• _Instructions to follow_
Below is some data. Retype exactly the lines starting at the one with "数量限定！ブルーボトルコーヒーと あの文明堂のコラボカステ" and ending at the one with "ఉంది. ఈ పథకాన్ని".

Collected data
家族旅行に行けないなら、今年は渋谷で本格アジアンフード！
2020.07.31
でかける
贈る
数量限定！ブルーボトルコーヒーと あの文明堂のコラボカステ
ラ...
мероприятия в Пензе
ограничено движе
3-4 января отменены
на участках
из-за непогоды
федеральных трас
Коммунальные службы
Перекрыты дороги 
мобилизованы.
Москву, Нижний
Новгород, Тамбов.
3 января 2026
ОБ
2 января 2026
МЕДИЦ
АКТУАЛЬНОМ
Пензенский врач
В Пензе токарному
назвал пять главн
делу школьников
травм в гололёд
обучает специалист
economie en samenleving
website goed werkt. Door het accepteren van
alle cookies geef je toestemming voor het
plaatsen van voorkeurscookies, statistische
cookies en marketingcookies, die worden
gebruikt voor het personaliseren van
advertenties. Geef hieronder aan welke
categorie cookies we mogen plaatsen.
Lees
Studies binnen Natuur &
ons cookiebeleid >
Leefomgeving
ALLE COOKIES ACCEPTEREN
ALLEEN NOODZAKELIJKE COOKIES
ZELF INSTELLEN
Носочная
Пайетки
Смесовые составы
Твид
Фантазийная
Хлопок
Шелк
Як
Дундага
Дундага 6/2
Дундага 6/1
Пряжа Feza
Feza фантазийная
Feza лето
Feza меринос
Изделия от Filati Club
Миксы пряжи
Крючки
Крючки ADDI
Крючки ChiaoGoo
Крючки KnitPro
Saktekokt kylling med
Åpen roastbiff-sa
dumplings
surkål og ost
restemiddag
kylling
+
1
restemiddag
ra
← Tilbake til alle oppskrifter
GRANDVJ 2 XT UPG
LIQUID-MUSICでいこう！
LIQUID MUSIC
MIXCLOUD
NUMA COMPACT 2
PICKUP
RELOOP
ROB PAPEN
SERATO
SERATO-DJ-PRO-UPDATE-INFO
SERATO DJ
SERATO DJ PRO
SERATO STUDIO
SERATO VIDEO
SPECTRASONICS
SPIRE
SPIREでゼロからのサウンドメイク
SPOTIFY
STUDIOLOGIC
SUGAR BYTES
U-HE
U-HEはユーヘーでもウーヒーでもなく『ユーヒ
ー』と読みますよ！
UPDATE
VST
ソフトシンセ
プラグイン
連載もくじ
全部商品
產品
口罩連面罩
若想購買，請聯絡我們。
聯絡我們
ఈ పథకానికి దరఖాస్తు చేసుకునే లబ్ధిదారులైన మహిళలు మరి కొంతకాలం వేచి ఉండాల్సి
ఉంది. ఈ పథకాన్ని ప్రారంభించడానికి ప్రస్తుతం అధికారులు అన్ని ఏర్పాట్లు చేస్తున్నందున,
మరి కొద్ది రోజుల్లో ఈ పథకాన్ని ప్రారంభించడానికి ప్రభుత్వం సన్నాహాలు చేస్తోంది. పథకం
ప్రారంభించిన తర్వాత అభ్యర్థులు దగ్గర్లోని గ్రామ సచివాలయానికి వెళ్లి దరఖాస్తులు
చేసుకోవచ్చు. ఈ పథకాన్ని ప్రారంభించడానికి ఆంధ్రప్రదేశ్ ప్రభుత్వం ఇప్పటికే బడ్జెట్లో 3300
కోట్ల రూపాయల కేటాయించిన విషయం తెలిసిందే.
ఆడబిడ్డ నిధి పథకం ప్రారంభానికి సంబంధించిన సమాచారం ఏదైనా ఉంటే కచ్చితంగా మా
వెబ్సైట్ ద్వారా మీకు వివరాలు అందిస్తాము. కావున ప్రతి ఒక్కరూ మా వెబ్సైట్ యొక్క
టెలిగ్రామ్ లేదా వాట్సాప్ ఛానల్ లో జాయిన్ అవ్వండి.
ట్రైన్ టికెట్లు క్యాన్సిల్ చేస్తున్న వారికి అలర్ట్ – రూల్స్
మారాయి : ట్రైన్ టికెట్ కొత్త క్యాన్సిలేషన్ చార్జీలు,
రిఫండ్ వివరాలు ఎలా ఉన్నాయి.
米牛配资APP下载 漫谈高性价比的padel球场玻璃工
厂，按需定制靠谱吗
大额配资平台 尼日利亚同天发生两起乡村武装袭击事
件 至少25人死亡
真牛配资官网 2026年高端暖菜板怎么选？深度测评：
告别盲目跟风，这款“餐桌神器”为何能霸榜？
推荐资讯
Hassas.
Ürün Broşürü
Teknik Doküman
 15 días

• _Reply to the task_
数量限定！ブルーボトルコーヒーと あの文明堂のコラボカステ
ラ...
мероприятия в Пензе
ограничено движе
3-4 января отменены
на участках
из-за непогоды
федеральных трас
Коммунальные службы
Перекрыты дороги 
мобилизованы.
Москву, Нижний
Новгород, Тамбов.
3 января 2026
ОБ
2 января 2026
МЕДИЦ
АКТУАЛЬНОМ
Пензенский врач
В Пензе токарному
назвал пять главн
делу школьников
травм в гололёд
обучает специалист
economie en samenleving
website goed werkt. Door het accepteren van
alle cookies geef je toestemming voor het
plaatsen van voorkeurscookies, statistische
cookies en marketingcookies, die worden
gebruikt voor het personaliseren van
advertenties. Geef hieronder aan welke
categorie cookies we mogen plaatsen.
Lees
Studies binnen Natuur &
ons cookiebeleid >
Leefomgeving
ALLE COOKIES ACCEPTEREN
ALLEEN NOODZAKELIJKE COOKIES
ZELF INSTELLEN
Носочная
Пайетки
Смесовые составы
Твид
Фантазийная
Хлопок
Шелк
Як
Дундага
Дундага 6/2
Дундага 6/1
Пряжа Feza
Feza фантазийная
Feza лето
Feza меринос
Изделия от Filati Club
Миксы пряжи
Крючки
Крючки ADDI
Крючки ChiaoGoo
Крючки KnitPro
Saktekokt kylling med
Åpen roastbiff-sa
dumplings
surkål og ost
restemiddag
kylling
+
1
restemiddag
ra
← Tilbake til alle oppskrifter
GRANDVJ 2 XT UPG
LIQUID-MUSICでいこう！
LIQUID MUSIC
MIXCLOUD
NUMA COMPACT 2
PICKUP
RELOOP
ROB PAPEN
SERATO
SERATO-DJ-PRO-UPDATE-INFO
SERATO DJ
SERATO DJ PRO
SERATO STUDIO
SERATO VIDEO
SPECTRASONICS
SPIRE
SPIREでゼロからのサウンドメイク
SPOTIFY
STUDIOLOGIC
SUGAR BYTES
U-HE
U-HEはユーヘーでもウーヒーでもなく『ユーヒ
ー』と読みますよ！
UPDATE
VST
ソフトシンセ
プラグイン
連載もくじ
全部商品
產品
口罩連面罩
若想購買，請聯絡我們。
聯絡我們
ఈ పథకానికి దరఖాస్తు చేసుకునే లబ్ధిదారులైన మహిళలు మరి కొంతకాలం వేచి ఉండాల్సి
ఉంది. ఈ పథకాన్ని ప్రారంభించడానికి ప్రస్తుతం అధికారులు అన్ని ఏర్పాట్లు చేస్తున్నందున,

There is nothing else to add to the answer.